You’re not just trying to reach anyone and everyone who might kind of sort of need your products or services. The tricky part is figuring out exactly how to find your people.  

While there are several methods to find your ideal clients and help them find you, we will discuss connecting through shared core values. 

What Are Common Core Values?

Core values are a way to connect with people on a deeper level. Your goal should be to bond over something that drives loyalty, even an evangelized network of customers and advocates.

It all comes down to strategic personal branding. It’s easy to talk about your likes and dislikes, how you go through your day, and your favorite products. Being authentic, however, means showing your honest self on a deeper level. And being strategic about personal branding means finding those who share those same core values.

Once established, a core value is unbreakable and will never be compromised, even for short-term gain or convenience. Core values are very personal and form an individual’s decisions and how they operate in this world.

Just a few examples are: 

  • reliability, 
  • integrity, 
  • optimism, 
  • honesty, 
  • dependability, 
  • compassion, 
  • perseverance, 
  • courage, 
  • and service.  

Do you recognize any of these as unbreakable standards you would never compromise, even for short-term gain or convenience? If you’re connecting on this level, your people will recognize them too. And they’ll trust you. 

That’s what strategic, authentic personal branding looks like. 

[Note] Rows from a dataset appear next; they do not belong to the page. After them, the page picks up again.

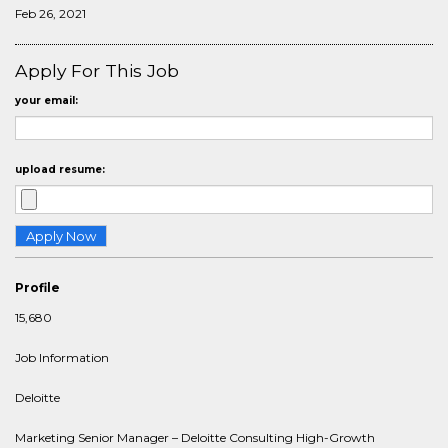
Feb 26, 2021
Apply For This Job
your email:
upload resume:
Profile
15,680
Job Information
Deloitte
Marketing Senior Manager – Deloitte Consulting High-Growth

How To Find Your Ideal Clients Using Your Core Values

Relaying your core values to the world can feel a bit vulnerable, but keep in mind that you aren’t doing this to be judged. The whole reason you’re infusing core value messaging into your personal brand is to attract those who share your value system and will respect your approach to business.

Be Consistent 

When crafting a brand messaging strategy that includes your core values, you need to plan on consistency. Some people turn their core values into their motto and proudly put it on their business cards and website. Others make sure their values are implicitly represented in every message that goes out. Consistency plays into your credibility, and nobody should mess with their credibility when designing a lasting personal brand.

Be Authentic

Yes, I’m throwing a buzzword at you, but in personal branding, this word has been on everyone’s lips since 2016, and for a good reason. Choosing core values to communicate can be detrimental if you don’t live by them. Remember, Enron’s company core values were “communication, respect, integrity, and excellence,” and we all know how that ended.

Tell Your Story

Your About page, brand statement, website content, email sequences, offers, and even product or service descriptions will need to be re-evaluated through the lens of whether you are communicating your core values through your personal brand. Your story is the best way to achieve this. You don’t need to share the words that best represent your core values. Share stories and lessons learned that would resonate with those looking for someone with your core strengths.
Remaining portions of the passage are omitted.